Mike Penders, lui aussi, est rentré à Londres à l’issue de son prêt. Valentin Barco, finaliste de la Coupe du monde avec l’Argentine, a annoncé son départ quelques jours après la fin de la saison et prendrait la même direction.
Oscar Perea a été prêté avec option d’achat au Club América. Recruté 5 M€ à l’Atlético Nacional en 2024, le Colombien de 20 ans n’a jamais dépassé les deux apparitions en équipe première — une douzaine de minutes en tout. Le Mexique comme session de rattrapage.
Timothé Robin a rejoint la réserve de Montpellier.
Ceux qui peuvent encore partir
La liste est longue, et les montants élevés. Diego Moreira dispose d’un bon de sortie, avec des négociations avancées du côté de l’AS Roma — son départ vers l’Italie ne serait plus qu’une question de jours selon la presse locale.
Guéla Doué a reçu une première offre. Le latéral droit ivoirien est annoncé partant à chaque mercato depuis deux ans ; cette fois pourrait être la bonne, mais Strasbourg réclame 40 M€. Julio Enciso, lui aussi mis en lumière par un bon Mondial, figure sur les radars.
Ismaël Doukouré intéresse le Stade Rennais, mais son salaire refroidit les Bretons et le Racing pourrait finalement le conserver. Mathis Amougou, peu utilisé, est suivi par deux formations. Rayane Messi, 19 ans, de retour de prêt de Neom, pourrait repartir.
Le vrai chantier : l’attaque
Il y a une urgence, et elle est offensive. Joaquín Panichelli, meilleur buteur du club la saison passée avec 14 réalisations en championnat, a subi une rupture du ligament croisé antérieur. Il est indisponible jusqu’à la fin de l’année 2026. Ajoutez le départ d’Emegha, et la ligne d’attaque du Racing ressemble à un terrain vague.
Le club cherche donc une pointe. Mais limité par le fair-play financier, il vise un profil accessible : Robbie Ure, attaquant écossais de 22 ans qui brille à l’IK Sirius en Suède, a été identifié. Nice et Lyon suivent le même dossier.

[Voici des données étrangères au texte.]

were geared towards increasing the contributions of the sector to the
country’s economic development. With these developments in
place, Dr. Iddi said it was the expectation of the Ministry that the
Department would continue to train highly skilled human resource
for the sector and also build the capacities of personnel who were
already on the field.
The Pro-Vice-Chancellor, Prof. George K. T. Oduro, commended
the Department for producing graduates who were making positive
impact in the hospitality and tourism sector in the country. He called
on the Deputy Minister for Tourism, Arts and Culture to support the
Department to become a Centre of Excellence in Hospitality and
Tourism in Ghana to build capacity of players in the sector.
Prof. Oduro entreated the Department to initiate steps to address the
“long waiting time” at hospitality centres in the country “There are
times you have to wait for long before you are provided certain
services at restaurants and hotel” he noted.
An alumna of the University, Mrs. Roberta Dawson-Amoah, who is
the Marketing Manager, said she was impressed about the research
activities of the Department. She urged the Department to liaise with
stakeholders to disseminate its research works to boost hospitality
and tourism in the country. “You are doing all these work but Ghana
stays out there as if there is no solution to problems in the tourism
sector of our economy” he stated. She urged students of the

Un gardien titulaire figure également sur la liste des besoins, Penders étant reparti.
Une préparation inquiétante
Les chiffres font mal aux yeux. Sept buts encaissés contre le Sporting Portugal (0-7) pour le premier match d’Hugo Oliveira, puis une défaite face aux Blackburn Rovers (0-2) pour clôturer le stage à Faro, avec un penalty manqué par Samuel Amo-Ameyaw. Deux sorties, deux défaites, zéro but marqué.

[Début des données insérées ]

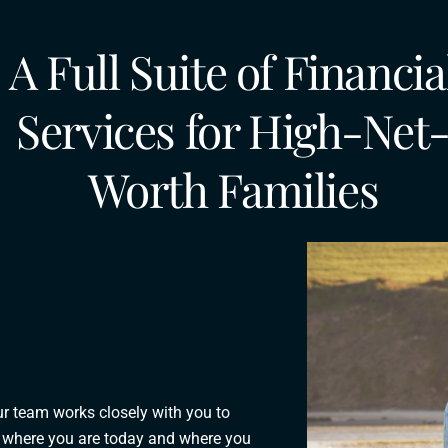
A Full Suite of Financia
Services for High-Net
Worth Families
ur team works closely with you to
ts where you are today and where you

Le coach relativise en attendant le retour des Mondialistes cette semaine, qui doivent selon lui apporter de la qualité au groupe. Il faudra faire vite : le championnat démarre le 21 août au Vélodrome, face à l’OM.
Un déplacement à Marseille pour lancer une saison sans Europe, avec un effectif largement recomposé et un entraîneur arrivé en juillet. À Strasbourg, on appelle ça un été normal.